CVE-2024-7587 is a vulnerability classified under CWE-276 (Incorrect Default Permissions) affecting Mitsubishi Electric Corporation's GENESIS64 and related industrial automation software products. The issue arises from GenBroker32, a component included in the installers of GENESIS64 versions 10.97.3 and earlier, ICONICS Suite versions 10.97.3 and earlier, GENESIS32 versions 9.70.300.23 and earlier, and all versions of MC Works64. The vulnerability is due to improperly set default permissions on a folder used by GenBroker32 when installed on the same PC as these products. This misconfiguration allows a local attacker with low-level privileges (authenticated user) to access or modify confidential information stored within these folders or cause a denial of service by tampering with critical files.
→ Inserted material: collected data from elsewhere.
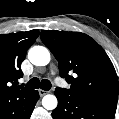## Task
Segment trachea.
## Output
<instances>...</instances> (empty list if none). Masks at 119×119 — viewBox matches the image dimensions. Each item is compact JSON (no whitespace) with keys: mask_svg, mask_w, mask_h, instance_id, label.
Listing matches in <instances>:
<instances>
[{"mask_svg":"<svg viewBox=\"0 0 119 119\" xmlns=\"http://www.w3.org/2000/svg\"><path fill=\"white\" fill-rule=\"evenodd\" d=\"M26 87L32 89L41 88L42 90L48 91L51 89V82L47 79L40 81L37 77H34L26 84Z\"/></svg>","mask_w":119,"mask_h":119,"instance_id":"3493384b","label":"trachea"}]
</instances>
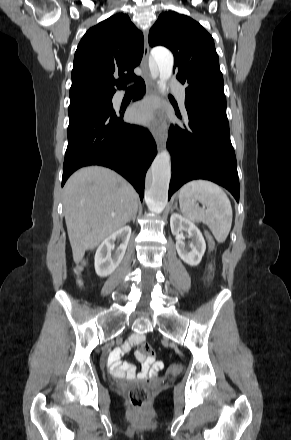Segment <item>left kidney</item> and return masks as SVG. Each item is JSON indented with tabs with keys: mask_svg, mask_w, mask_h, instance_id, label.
<instances>
[{
	"mask_svg": "<svg viewBox=\"0 0 291 440\" xmlns=\"http://www.w3.org/2000/svg\"><path fill=\"white\" fill-rule=\"evenodd\" d=\"M170 227L173 235L178 237L176 241V250L179 257L190 266H197L206 250L204 237L198 227L178 213H173L170 218ZM182 231L188 233L192 239L189 247L183 241Z\"/></svg>",
	"mask_w": 291,
	"mask_h": 440,
	"instance_id": "obj_1",
	"label": "left kidney"
}]
</instances>
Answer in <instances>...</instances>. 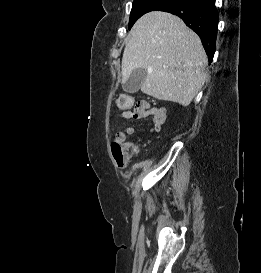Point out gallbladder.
Instances as JSON below:
<instances>
[{"mask_svg":"<svg viewBox=\"0 0 261 273\" xmlns=\"http://www.w3.org/2000/svg\"><path fill=\"white\" fill-rule=\"evenodd\" d=\"M146 77L147 71L145 69L137 68L133 70L128 80L122 85L123 91L127 93L138 92Z\"/></svg>","mask_w":261,"mask_h":273,"instance_id":"obj_1","label":"gallbladder"}]
</instances>
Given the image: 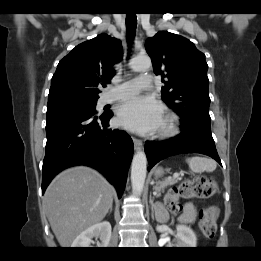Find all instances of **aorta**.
Listing matches in <instances>:
<instances>
[{
  "mask_svg": "<svg viewBox=\"0 0 261 261\" xmlns=\"http://www.w3.org/2000/svg\"><path fill=\"white\" fill-rule=\"evenodd\" d=\"M151 66L148 56H137L130 61V67L134 71H145ZM147 158L144 151H137L133 157L131 165V183L133 191L141 194L144 189L146 179Z\"/></svg>",
  "mask_w": 261,
  "mask_h": 261,
  "instance_id": "762f6f07",
  "label": "aorta"
}]
</instances>
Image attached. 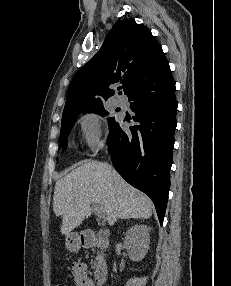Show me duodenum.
I'll return each instance as SVG.
<instances>
[{"label": "duodenum", "mask_w": 231, "mask_h": 286, "mask_svg": "<svg viewBox=\"0 0 231 286\" xmlns=\"http://www.w3.org/2000/svg\"><path fill=\"white\" fill-rule=\"evenodd\" d=\"M81 245L85 248H90L96 243L105 244L106 236L101 233H96L93 231H86L80 236ZM107 278V267L105 264L100 263L96 266L94 271V281L96 285H102Z\"/></svg>", "instance_id": "duodenum-1"}]
</instances>
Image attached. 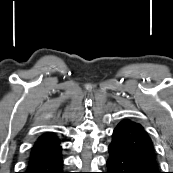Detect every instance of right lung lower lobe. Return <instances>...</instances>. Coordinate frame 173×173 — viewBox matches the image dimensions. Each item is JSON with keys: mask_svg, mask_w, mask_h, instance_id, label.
I'll use <instances>...</instances> for the list:
<instances>
[{"mask_svg": "<svg viewBox=\"0 0 173 173\" xmlns=\"http://www.w3.org/2000/svg\"><path fill=\"white\" fill-rule=\"evenodd\" d=\"M24 173H66L59 144L32 149Z\"/></svg>", "mask_w": 173, "mask_h": 173, "instance_id": "98d812e1", "label": "right lung lower lobe"}]
</instances>
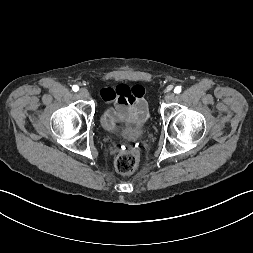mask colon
I'll return each instance as SVG.
<instances>
[{
    "instance_id": "obj_1",
    "label": "colon",
    "mask_w": 253,
    "mask_h": 253,
    "mask_svg": "<svg viewBox=\"0 0 253 253\" xmlns=\"http://www.w3.org/2000/svg\"><path fill=\"white\" fill-rule=\"evenodd\" d=\"M138 166V157L131 149L122 150L115 159L116 170L123 175L135 172Z\"/></svg>"
}]
</instances>
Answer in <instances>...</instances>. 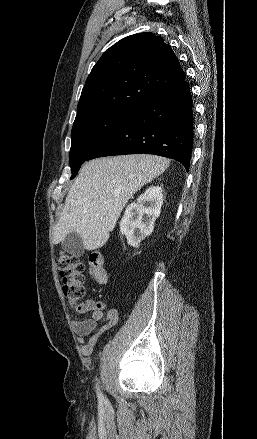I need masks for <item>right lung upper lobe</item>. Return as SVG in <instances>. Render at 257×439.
<instances>
[{"label":"right lung upper lobe","instance_id":"obj_1","mask_svg":"<svg viewBox=\"0 0 257 439\" xmlns=\"http://www.w3.org/2000/svg\"><path fill=\"white\" fill-rule=\"evenodd\" d=\"M184 79L177 57L161 37L148 32L125 37L92 68L77 116L101 111L132 114Z\"/></svg>","mask_w":257,"mask_h":439}]
</instances>
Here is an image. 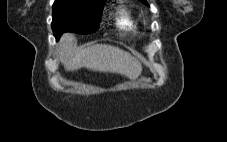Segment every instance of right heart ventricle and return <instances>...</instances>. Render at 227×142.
Returning a JSON list of instances; mask_svg holds the SVG:
<instances>
[{
  "label": "right heart ventricle",
  "mask_w": 227,
  "mask_h": 142,
  "mask_svg": "<svg viewBox=\"0 0 227 142\" xmlns=\"http://www.w3.org/2000/svg\"><path fill=\"white\" fill-rule=\"evenodd\" d=\"M117 26L125 31H135L138 28V20L134 13L126 6H121L116 14Z\"/></svg>",
  "instance_id": "obj_1"
}]
</instances>
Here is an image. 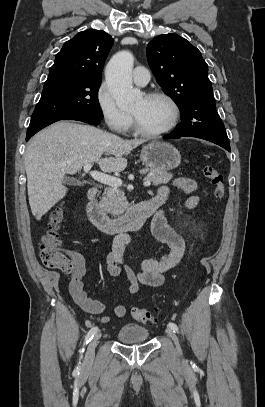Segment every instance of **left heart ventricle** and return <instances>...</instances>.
Masks as SVG:
<instances>
[{
	"instance_id": "b2bd125f",
	"label": "left heart ventricle",
	"mask_w": 265,
	"mask_h": 407,
	"mask_svg": "<svg viewBox=\"0 0 265 407\" xmlns=\"http://www.w3.org/2000/svg\"><path fill=\"white\" fill-rule=\"evenodd\" d=\"M139 124L146 131H159L172 120V108L162 99L147 100L141 97L131 110Z\"/></svg>"
}]
</instances>
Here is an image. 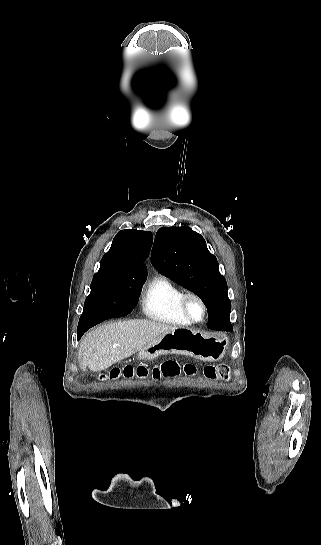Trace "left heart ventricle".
<instances>
[{"mask_svg": "<svg viewBox=\"0 0 321 545\" xmlns=\"http://www.w3.org/2000/svg\"><path fill=\"white\" fill-rule=\"evenodd\" d=\"M190 311L195 318H199L202 314V308L196 300L190 301Z\"/></svg>", "mask_w": 321, "mask_h": 545, "instance_id": "1", "label": "left heart ventricle"}]
</instances>
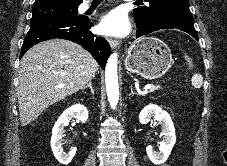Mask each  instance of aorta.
<instances>
[{"label": "aorta", "instance_id": "1", "mask_svg": "<svg viewBox=\"0 0 227 166\" xmlns=\"http://www.w3.org/2000/svg\"><path fill=\"white\" fill-rule=\"evenodd\" d=\"M117 63L118 55L117 53H113L109 57L105 69L107 97L112 108H115L117 106L119 100Z\"/></svg>", "mask_w": 227, "mask_h": 166}]
</instances>
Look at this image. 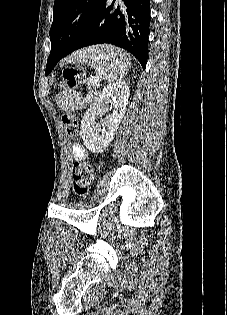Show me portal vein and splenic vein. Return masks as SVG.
<instances>
[{"label": "portal vein and splenic vein", "instance_id": "portal-vein-and-splenic-vein-1", "mask_svg": "<svg viewBox=\"0 0 227 315\" xmlns=\"http://www.w3.org/2000/svg\"><path fill=\"white\" fill-rule=\"evenodd\" d=\"M92 83H94V84H96V85H99L98 79L93 80Z\"/></svg>", "mask_w": 227, "mask_h": 315}]
</instances>
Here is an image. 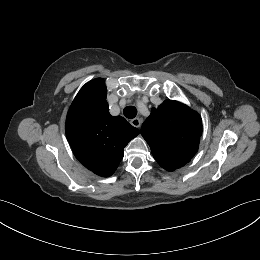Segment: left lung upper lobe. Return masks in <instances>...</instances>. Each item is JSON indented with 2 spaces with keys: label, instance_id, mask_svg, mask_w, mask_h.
I'll list each match as a JSON object with an SVG mask.
<instances>
[{
  "label": "left lung upper lobe",
  "instance_id": "5c2ea615",
  "mask_svg": "<svg viewBox=\"0 0 260 260\" xmlns=\"http://www.w3.org/2000/svg\"><path fill=\"white\" fill-rule=\"evenodd\" d=\"M141 134L154 159L167 171L183 167L196 154L202 135L200 115L183 103L166 100L144 121Z\"/></svg>",
  "mask_w": 260,
  "mask_h": 260
}]
</instances>
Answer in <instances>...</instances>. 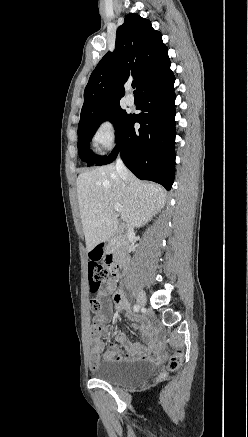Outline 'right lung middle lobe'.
<instances>
[{
	"mask_svg": "<svg viewBox=\"0 0 248 437\" xmlns=\"http://www.w3.org/2000/svg\"><path fill=\"white\" fill-rule=\"evenodd\" d=\"M131 114H127L120 105L115 106L104 112L90 116L79 123L78 126V150L82 160L87 162V165H93L103 159L101 156L93 155L89 151V143L98 126L109 120L113 123L116 130V141L119 139L124 127L129 121Z\"/></svg>",
	"mask_w": 248,
	"mask_h": 437,
	"instance_id": "right-lung-middle-lobe-1",
	"label": "right lung middle lobe"
}]
</instances>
The attack vector is local access with no user interaction required, making it exploitable by any user with an account on the affected system. The vulnerability impacts confidentiality, integrity, and availability, as attackers can read sensitive data, alter configurations or files, or disrupt the operation of the software. The CVSS v3.1 score is 7.8, indicating high severity, with the vector string AV:L/AC:L/PR:L/UI:N/S:U/C:H/I:H/A:H. No public exploits or active exploitation have been reported yet. The vulnerability affects multiple versions of Mitsubishi Electric's industrial control and automation software widely used in manufacturing and critical infrastructure environments. The root cause is a failure to set secure default permissions during installation, which is a common security oversight in software deployment. This vulnerability highlights the importance of secure configuration management and least privilege principles in industrial control systems.
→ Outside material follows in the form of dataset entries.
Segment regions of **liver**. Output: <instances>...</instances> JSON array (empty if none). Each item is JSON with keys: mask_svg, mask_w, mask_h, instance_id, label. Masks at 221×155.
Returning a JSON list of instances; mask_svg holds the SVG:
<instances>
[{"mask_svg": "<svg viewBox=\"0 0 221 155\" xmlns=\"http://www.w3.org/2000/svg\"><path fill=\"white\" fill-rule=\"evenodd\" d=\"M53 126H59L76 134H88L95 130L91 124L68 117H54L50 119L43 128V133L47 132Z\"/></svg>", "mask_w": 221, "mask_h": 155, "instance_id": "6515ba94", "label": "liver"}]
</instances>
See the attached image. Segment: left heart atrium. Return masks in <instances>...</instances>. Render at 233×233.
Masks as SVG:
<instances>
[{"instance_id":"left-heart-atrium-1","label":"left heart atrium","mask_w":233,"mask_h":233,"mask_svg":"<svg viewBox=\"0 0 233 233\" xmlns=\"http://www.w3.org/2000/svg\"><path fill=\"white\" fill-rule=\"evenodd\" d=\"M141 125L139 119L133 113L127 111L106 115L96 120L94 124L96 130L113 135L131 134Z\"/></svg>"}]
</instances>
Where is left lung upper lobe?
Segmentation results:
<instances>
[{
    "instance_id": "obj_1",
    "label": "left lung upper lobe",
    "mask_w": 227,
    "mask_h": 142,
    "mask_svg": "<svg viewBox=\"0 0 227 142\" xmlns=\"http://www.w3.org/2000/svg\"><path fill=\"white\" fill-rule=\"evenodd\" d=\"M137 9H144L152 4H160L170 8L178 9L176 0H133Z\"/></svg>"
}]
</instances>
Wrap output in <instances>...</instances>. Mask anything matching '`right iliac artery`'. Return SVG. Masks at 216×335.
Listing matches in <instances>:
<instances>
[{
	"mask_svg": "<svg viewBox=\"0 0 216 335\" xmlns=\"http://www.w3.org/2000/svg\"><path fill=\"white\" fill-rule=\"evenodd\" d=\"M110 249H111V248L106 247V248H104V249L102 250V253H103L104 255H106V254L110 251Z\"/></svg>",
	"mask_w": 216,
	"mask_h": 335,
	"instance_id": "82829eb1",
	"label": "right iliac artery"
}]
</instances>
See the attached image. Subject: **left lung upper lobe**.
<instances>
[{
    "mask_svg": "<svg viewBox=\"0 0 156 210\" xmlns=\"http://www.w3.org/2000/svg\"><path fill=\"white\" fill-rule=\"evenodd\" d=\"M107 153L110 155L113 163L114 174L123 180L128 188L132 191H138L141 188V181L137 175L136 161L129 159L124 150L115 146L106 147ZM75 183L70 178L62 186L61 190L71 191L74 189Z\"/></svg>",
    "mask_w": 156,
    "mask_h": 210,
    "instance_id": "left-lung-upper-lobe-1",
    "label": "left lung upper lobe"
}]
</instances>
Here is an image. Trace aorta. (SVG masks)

The impact on European organizations can be significant, especially those operating in industrial automation, manufacturing, energy production, and critical infrastructure sectors where Mitsubishi Electric's GENESIS64 and related products are deployed. Exploitation can lead to unauthorized disclosure of sensitive operational data, manipulation of control system configurations, and denial of service conditions that disrupt industrial processes. Such disruptions can cause production downtime, financial losses, safety hazards, and regulatory compliance issues under frameworks like NIS2 and GDPR if personal or operational data is exposed. The local attack requirement limits remote exploitation but insider threats or compromised user accounts pose a real risk. The high impact on confidentiality, integrity, and availability means that affected organizations could face operational interruptions and damage to reputation. Additionally, the complexity and criticality of industrial control systems mean recovery from such attacks can be costly and time-consuming. The absence of known exploits in the wild provides a window for proactive mitigation before attackers develop weaponized code.
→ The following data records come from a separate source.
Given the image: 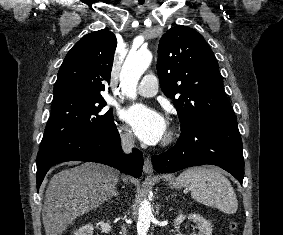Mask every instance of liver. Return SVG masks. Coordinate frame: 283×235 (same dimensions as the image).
Listing matches in <instances>:
<instances>
[{
	"mask_svg": "<svg viewBox=\"0 0 283 235\" xmlns=\"http://www.w3.org/2000/svg\"><path fill=\"white\" fill-rule=\"evenodd\" d=\"M118 180L117 170L93 162L55 174L48 184L42 210L46 235H61L73 220L101 205Z\"/></svg>",
	"mask_w": 283,
	"mask_h": 235,
	"instance_id": "liver-1",
	"label": "liver"
}]
</instances>
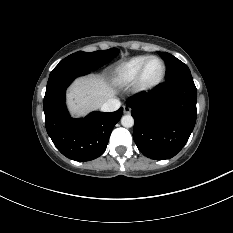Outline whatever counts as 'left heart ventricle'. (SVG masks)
I'll list each match as a JSON object with an SVG mask.
<instances>
[{"label": "left heart ventricle", "mask_w": 233, "mask_h": 233, "mask_svg": "<svg viewBox=\"0 0 233 233\" xmlns=\"http://www.w3.org/2000/svg\"><path fill=\"white\" fill-rule=\"evenodd\" d=\"M162 73V64L157 59H152L148 62L145 73L144 81L146 83H152L159 79Z\"/></svg>", "instance_id": "left-heart-ventricle-1"}]
</instances>
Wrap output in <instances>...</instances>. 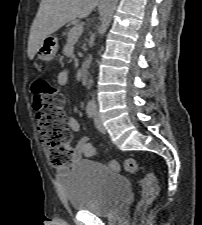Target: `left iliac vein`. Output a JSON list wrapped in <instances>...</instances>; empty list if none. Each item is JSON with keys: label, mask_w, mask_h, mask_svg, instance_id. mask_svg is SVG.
<instances>
[{"label": "left iliac vein", "mask_w": 202, "mask_h": 225, "mask_svg": "<svg viewBox=\"0 0 202 225\" xmlns=\"http://www.w3.org/2000/svg\"><path fill=\"white\" fill-rule=\"evenodd\" d=\"M94 123H95L96 128L100 132H102V133L106 132V128L104 127V125L102 123V120L100 118L99 112L97 111L96 107H95V114H94Z\"/></svg>", "instance_id": "left-iliac-vein-1"}]
</instances>
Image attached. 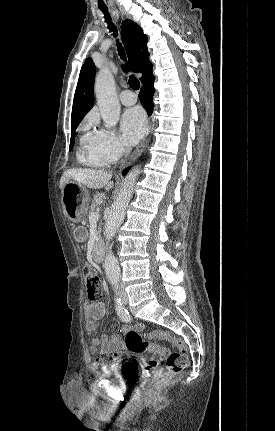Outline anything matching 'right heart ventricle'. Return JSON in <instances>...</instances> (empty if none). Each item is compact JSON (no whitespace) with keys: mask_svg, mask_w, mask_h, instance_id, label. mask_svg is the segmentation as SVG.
Segmentation results:
<instances>
[{"mask_svg":"<svg viewBox=\"0 0 275 431\" xmlns=\"http://www.w3.org/2000/svg\"><path fill=\"white\" fill-rule=\"evenodd\" d=\"M79 157H80L81 161H83L84 163H86L87 165L92 166V167H103V166L107 165L106 163H104L100 160H96V159L91 158L89 153L86 155L81 153Z\"/></svg>","mask_w":275,"mask_h":431,"instance_id":"e07e8e85","label":"right heart ventricle"}]
</instances>
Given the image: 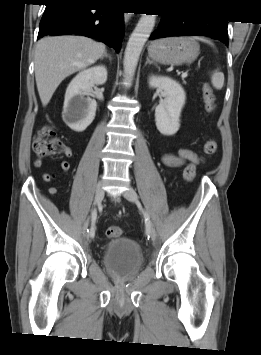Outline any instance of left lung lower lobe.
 Returning a JSON list of instances; mask_svg holds the SVG:
<instances>
[{
	"instance_id": "left-lung-lower-lobe-1",
	"label": "left lung lower lobe",
	"mask_w": 261,
	"mask_h": 355,
	"mask_svg": "<svg viewBox=\"0 0 261 355\" xmlns=\"http://www.w3.org/2000/svg\"><path fill=\"white\" fill-rule=\"evenodd\" d=\"M228 21L224 19H198L177 15H164L150 39L170 36H208L228 45Z\"/></svg>"
}]
</instances>
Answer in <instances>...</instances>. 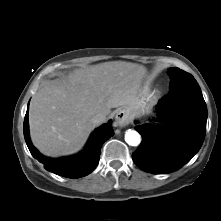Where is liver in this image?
I'll return each mask as SVG.
<instances>
[{
	"instance_id": "liver-1",
	"label": "liver",
	"mask_w": 221,
	"mask_h": 221,
	"mask_svg": "<svg viewBox=\"0 0 221 221\" xmlns=\"http://www.w3.org/2000/svg\"><path fill=\"white\" fill-rule=\"evenodd\" d=\"M145 73L146 69L138 64L114 61L44 85L30 103L32 142L47 156L76 152L94 128V115H110L112 108L130 111L139 106Z\"/></svg>"
}]
</instances>
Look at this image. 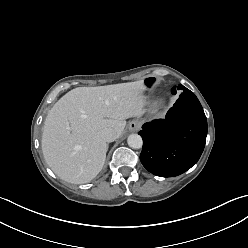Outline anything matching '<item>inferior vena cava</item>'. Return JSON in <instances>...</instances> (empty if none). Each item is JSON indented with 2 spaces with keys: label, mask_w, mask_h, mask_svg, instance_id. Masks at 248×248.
Wrapping results in <instances>:
<instances>
[{
  "label": "inferior vena cava",
  "mask_w": 248,
  "mask_h": 248,
  "mask_svg": "<svg viewBox=\"0 0 248 248\" xmlns=\"http://www.w3.org/2000/svg\"><path fill=\"white\" fill-rule=\"evenodd\" d=\"M101 138L105 142H113L114 140H116L118 138V136H117V133L113 129L106 128V129L102 130Z\"/></svg>",
  "instance_id": "1"
}]
</instances>
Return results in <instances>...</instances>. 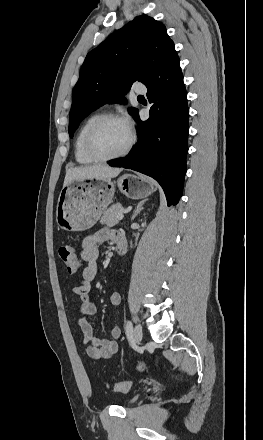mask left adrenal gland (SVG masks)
I'll return each instance as SVG.
<instances>
[{
    "label": "left adrenal gland",
    "instance_id": "a2214340",
    "mask_svg": "<svg viewBox=\"0 0 263 440\" xmlns=\"http://www.w3.org/2000/svg\"><path fill=\"white\" fill-rule=\"evenodd\" d=\"M146 201H148V199H144L137 204V207L134 210L133 215H132V220H134L136 218V216L144 209L143 205L145 204Z\"/></svg>",
    "mask_w": 263,
    "mask_h": 440
}]
</instances>
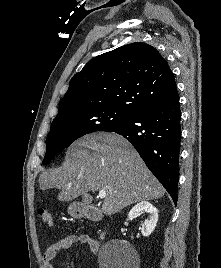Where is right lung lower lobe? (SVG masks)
I'll return each mask as SVG.
<instances>
[{
    "mask_svg": "<svg viewBox=\"0 0 221 268\" xmlns=\"http://www.w3.org/2000/svg\"><path fill=\"white\" fill-rule=\"evenodd\" d=\"M179 97L142 110L110 130L125 137L177 203L181 139Z\"/></svg>",
    "mask_w": 221,
    "mask_h": 268,
    "instance_id": "right-lung-lower-lobe-1",
    "label": "right lung lower lobe"
}]
</instances>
1. Apply patches or updates from Mitsubishi Electric as soon as they become available to correct the default permission settings. 2. Until patches are released, perform manual audits of folder permissions related to GenBroker32 and associated software components, ensuring that only authorized system accounts have access. 3. Restrict local user accounts on systems running GENESIS64 and related products to the minimum necessary privileges, enforcing the principle of least privilege. 4. Implement strict access controls and monitoring on systems hosting these applications to detect unauthorized access or tampering attempts. 5. Use endpoint detection and response (EDR) solutions to monitor for suspicious local activity indicative of exploitation attempts. 6. Conduct regular security awareness training for personnel with access to these systems to reduce insider threat risks. 7. Segment and isolate industrial control systems from general IT networks to limit lateral movement opportunities. 8. Maintain comprehensive backups and incident response plans tailored to industrial control environments to enable rapid recovery. 9. Review and harden installation procedures to prevent recurrence of insecure default permissions in future deployments. 10. Collaborate with Mitsubishi Electric support and security advisories to stay informed of updates and best practices.